Reservation has a negative connotation because of the way it has been used. So, it is helpful to understand the concept of ‘affirmative action’, synonymously used for Reservation in some other countries, to know the purpose of it. Affirmative action is the policy of favouring members of the disadvantaged who suffer from discrimination. It is an act of justice which tries to compensate for past or present discrimination. It is a means to right a wrong. Therefore, affirmative action conceptually has a noble purpose. But it is in its abuse that the purpose is defeated and the noble policy is tarnished.
Students from a school in Myanmar border of Nagaland simply cannot compete with students from a top private school in Kohima in NPSC exam (exceptional cases are there, but not generally). Therefore most of the government officers happen to be from the bigger towns, whose sons and daughters again fill their places after retirement. The cycle continues for generation after generation. Unless there is a helping hand in the system, the past and the present discrimination will continue into the future. Reservation is not the panacea for the situation stated, but it is one way of righting a wrong, or levelling of playing field. It is when the Reservation system does not serve its purpose that things go wrong. Suppose a student belonging to the same community as those students in Myanmar border passed NPSC through Reservation, but he is the son of a high ranking officer settled in Kohima, Reservation has not served its purpose. In such situation, we can say that there is a ‘creamy layer’ which needs to be wiped off.

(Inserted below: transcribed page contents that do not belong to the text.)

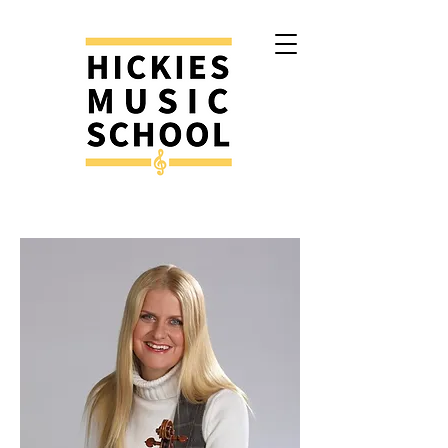
Contact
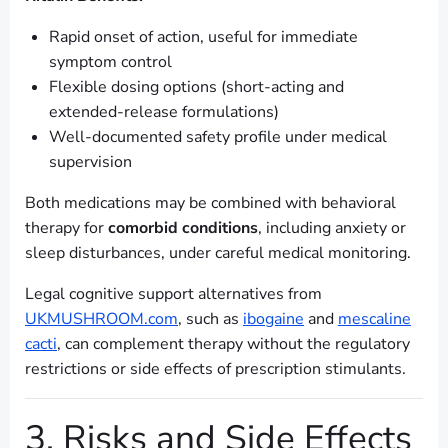
Rapid onset of action, useful for immediate
symptom control
Flexible dosing options (short-acting and
extended-release formulations)
Well-documented safety profile under medical
supervision
Both medications may be combined with behavioral
therapy for
comorbid conditions
, including anxiety or
sleep disturbances, under careful medical monitoring.
Legal cognitive support alternatives from
UKMUSHROOM.com
, such as
ibogaine
and
mescaline
cacti
, can complement therapy without the regulatory
restrictions or side effects of prescription stimulants.
3. Risks and Side Effects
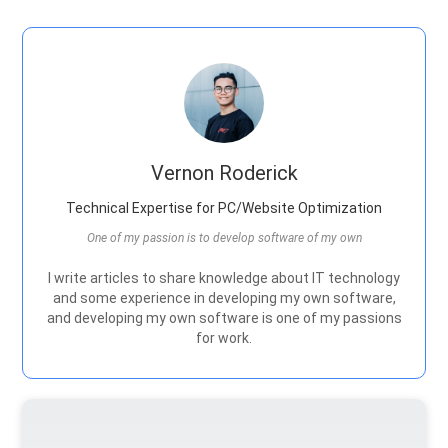
Vernon Roderick
Technical Expertise for PC/Website Optimization
One of my passion is to develop software of my own
I write articles to share knowledge about IT technology
and some experience in developing my own software,
and developing my own software is one of my passions
for work.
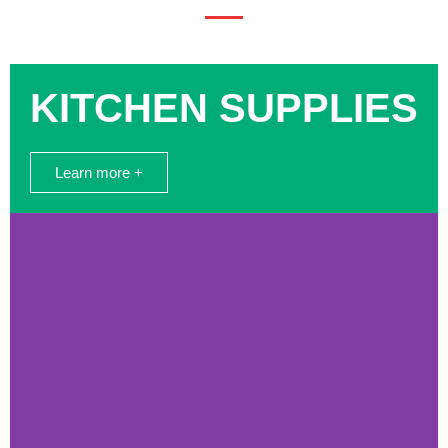
KITCHEN SUPPLIES
Learn more +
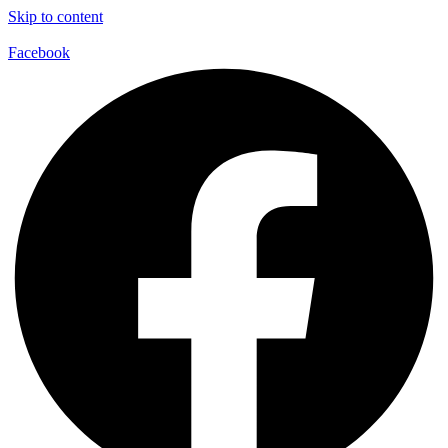
Skip to content
Facebook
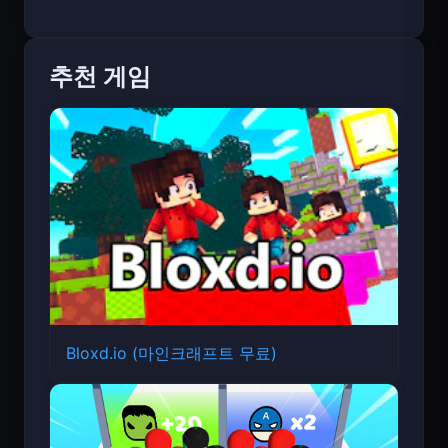
추천 게임
Bloxd.io (마인크래프트 무료)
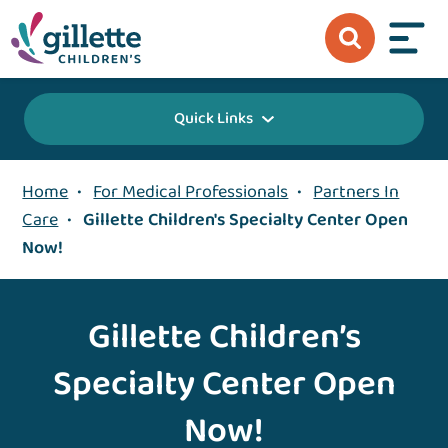
Quick Links
Home
•
For Medical Professionals
•
Partners In
Care
•
Gillette Children's Specialty Center Open
Now!
Gillette Children’s
Specialty Center Open
Now!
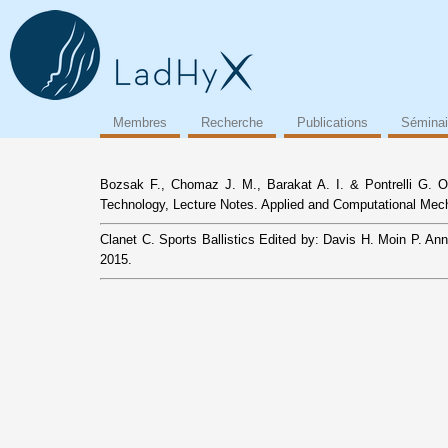
Membres
Recherche
Publications
Séminai
Bozsak F., Chomaz J. M., Barakat A. I. & Pontrelli G. On
Technology, Lecture Notes. Applied and Computational Mechan
Clanet C. Sports Ballistics Edited by: Davis H. Moin P. A
2015.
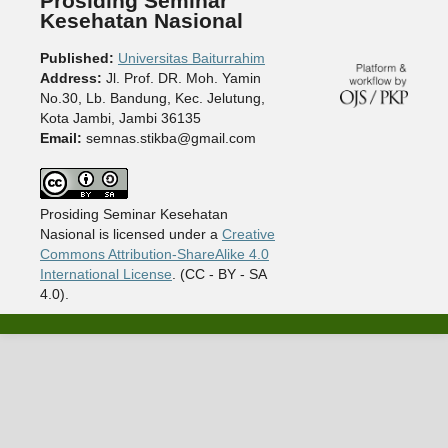
Prosiding Seminar
Kesehatan Nasional
Published:
Universitas Baiturrahim
Address:
Jl. Prof. DR. Moh. Yamin
No.30, Lb. Bandung, Kec. Jelutung,
Kota Jambi, Jambi 36135
Email:
semnas.stikba@gmail.com
Prosiding Seminar Kesehatan
Nasional is licensed under a
Creative
Commons Attribution-ShareAlike 4.0
International License
. (CC - BY - SA
4.0).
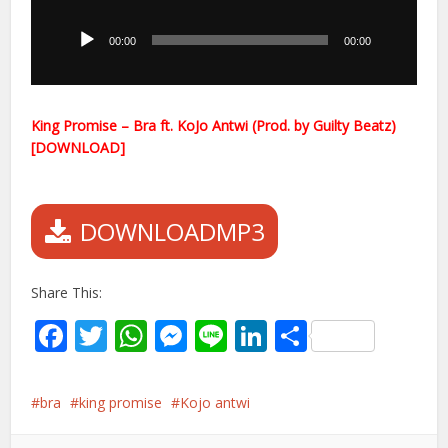
Player
00:00
00:00
King Promise – Bra ft. KoJo Antwi (Prod. by Guilty Beatz)
[DOWNLOAD]
DOWNLOADMP3
Share This:
Facebook
Twitter
WhatsApp
Messenger
Line
LinkedIn
Share
bra
king promise
Kojo antwi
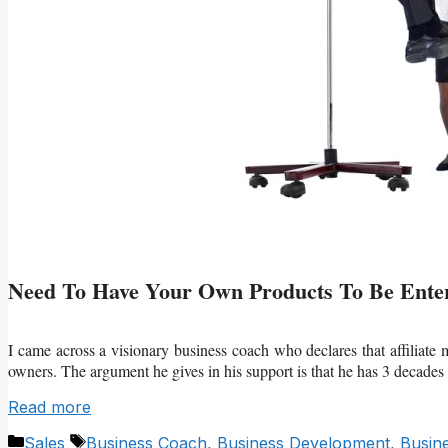
Need To Have Your Own Products To Be Enter
I came across a visionary business coach who declares that affiliate
owners. The argument he gives in his support is that he has 3 decades
Read more
Categories
Tags
Sales
Business Coach
,
Business Development
,
Busin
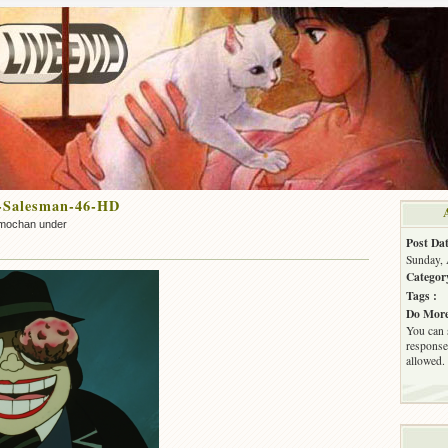
-Salesman-46-HD
mochan under
Post Dat
Sunday, 
Categor
Tags :
Do More
You can 
response.
allowed.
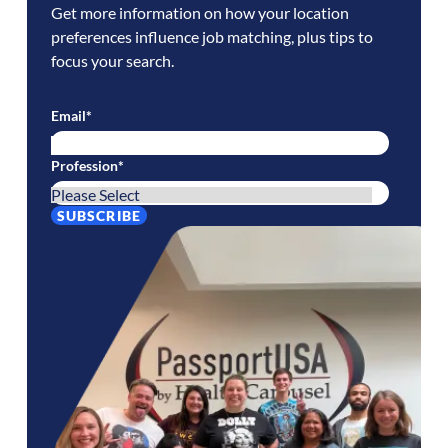
Get more information on how your location
preferences influence job matching, plus tips to
focus your search.
Email
*
Profession
*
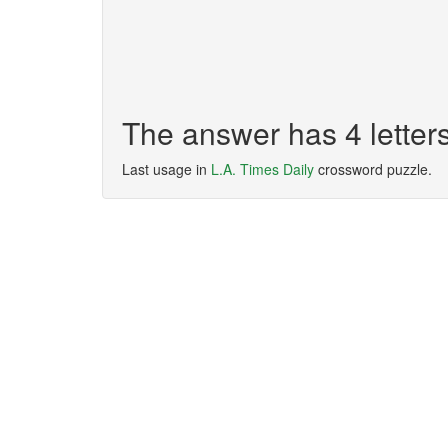
The answer has 4 letter
Last usage in
L.A. Times Daily
crossword puzzle.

Suppose a community which has benefitted from the Reservation for long has started to treat it as a birthright, things can go wrong there too. Reservation system is hard to fix because it has to be dynamic. It needs to be periodically reviewed so that if the objective is achieved, it has to be taken off, or renewed in case it needs extension. The UN realises that affirmative action ‘in no case entail as a consequence the maintenance of unequal or separate rights for different racial groups after the objectives for which they were taken have been achieved’.
Some people hold self-contradictory view that they are against Reservation when they are not in the reserved category within the State (BT reservation), but do not have a problem claiming Reservation at the national level (ST reservation). Many people who benefit from Reservation oppose other kinds of Reservation like Women Reservation when there is clear evidence that gender discrimination is as serious, if not more, than the discrimination by which they are getting benefit of affirmative action. Also, when certain people who shouldn’t be in the reserved category any longer continue to cling to it, it is not justifiable and causes resentment among un-reserved people groups.
Does Reservation diminish quality of work and destroy merit? Affirmative action is an act of compensating discrimination. To start with, those who suffer discrimination start from a point of disadvantage. It can be historical or an ongoing form of discrimination by which the playing field is not a plain one for them. But to devalue the quality of those who are in the reserved category is to undermine their worth, potential, and intelligence. There is evidence that people who came through affirmative action are able to catch up well and do even exceedingly well.
The debate on Reservation should not lose sight of the spirit behind it. It is a mark of a compassionate society. But it is something which has to be constantly revisited and refined through a scientific and objective methodology.